Final answer:
In a population in Hardy-Weinberg equilibrium where the frequency of allele R is 0.3, the most accurate statement is that most individuals are heterozygous. Therefore, the accurate statement is B. Most individuals are heterozygous.
Step-by-step explanation:
In a population that is in Hardy-Weinberg equilibrium, the frequencies of alleles remain constant over generations. The Hardy-Weinberg equation allows us to calculate the expected frequencies of genotypes based on the allele frequencies. In this case, if the frequency of allele R is 0.3, we can use the equation: p² + 2pq+q² = 1 to determine the frequencies of genotypes.
Let's use p to represent the frequency of allele R and q to represent the frequency of allele r.

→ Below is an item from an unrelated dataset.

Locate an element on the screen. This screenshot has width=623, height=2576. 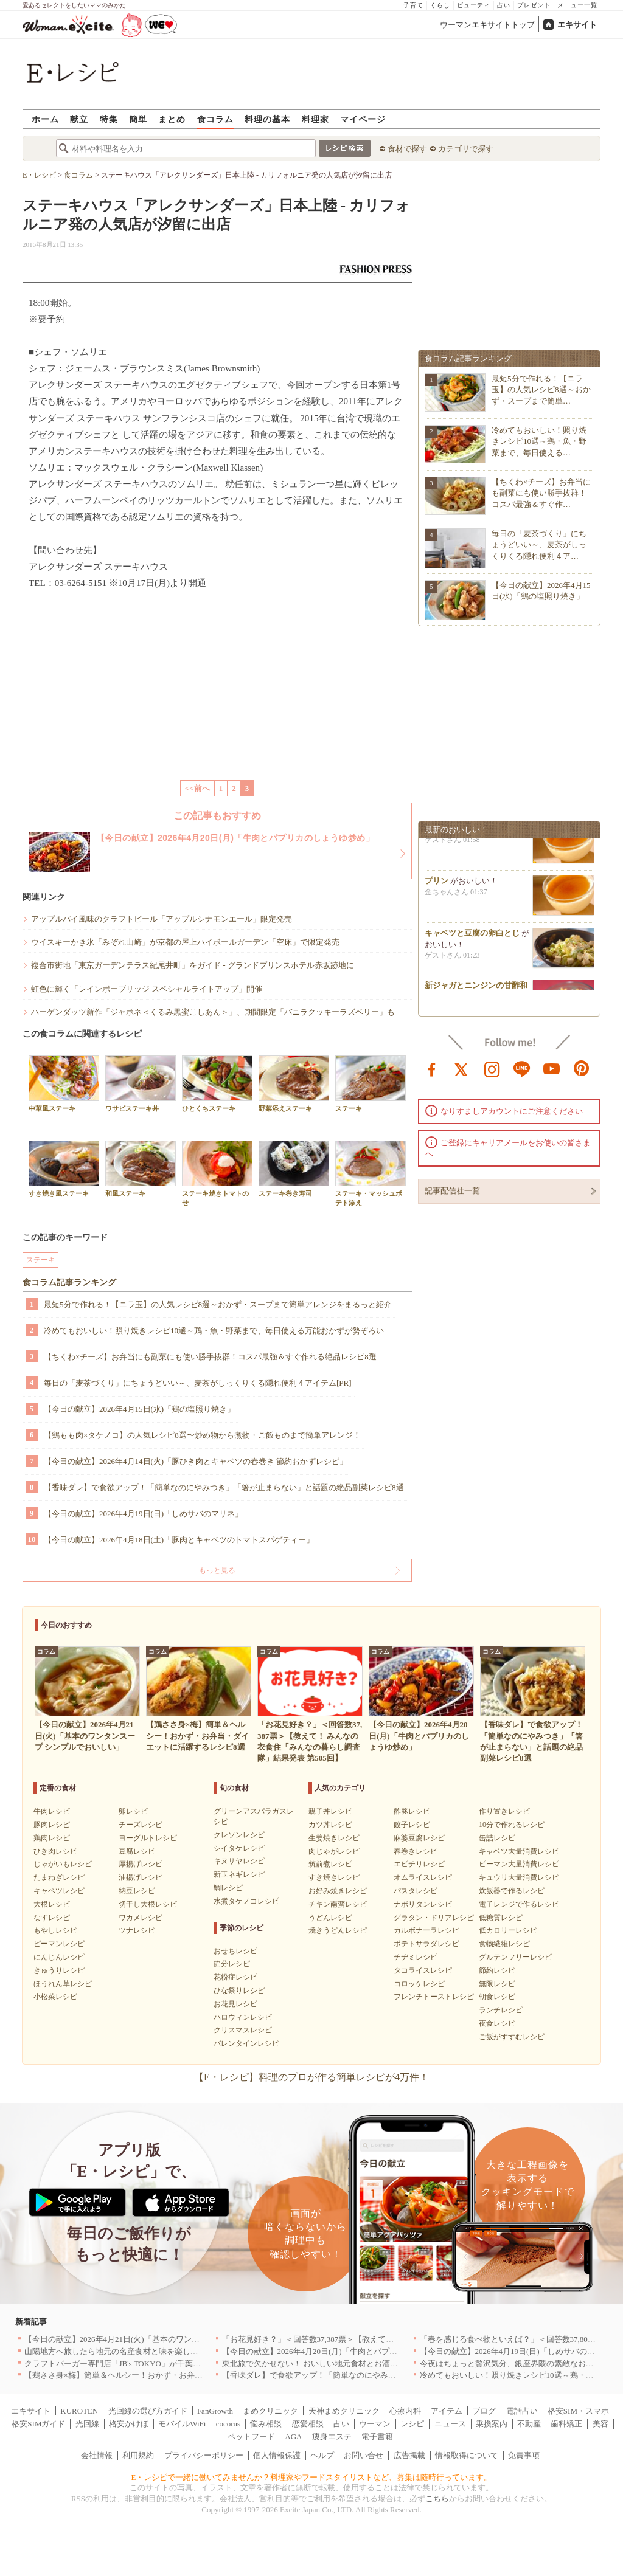 厚揚げレシピ is located at coordinates (140, 1864).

Since there are only two alleles, p + q = 1. Given that the frequency of allele R (p) is 0.3, the frequency of allele r (q) can be calculated as 1 - 0.3 = 0.7.

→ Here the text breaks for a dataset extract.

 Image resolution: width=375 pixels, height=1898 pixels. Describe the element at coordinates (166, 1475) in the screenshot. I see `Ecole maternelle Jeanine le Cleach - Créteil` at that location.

Using the equation, we can calculate the expected frequencies of genotypes:
- RR genotype frequency = p² = 0.3² = 0.09
- Rr genotype frequency = 2pq = 2 * 0.3 * 0.7 = 0.42
- rr genotype frequency = q² = 0.7² = 0.49
Based on these calculations, we can see that the most frequent genotype is rr (homozygous recessive) with a frequency of 0.49. Therefore, the accurate statement is B. Most individuals are heterozygous.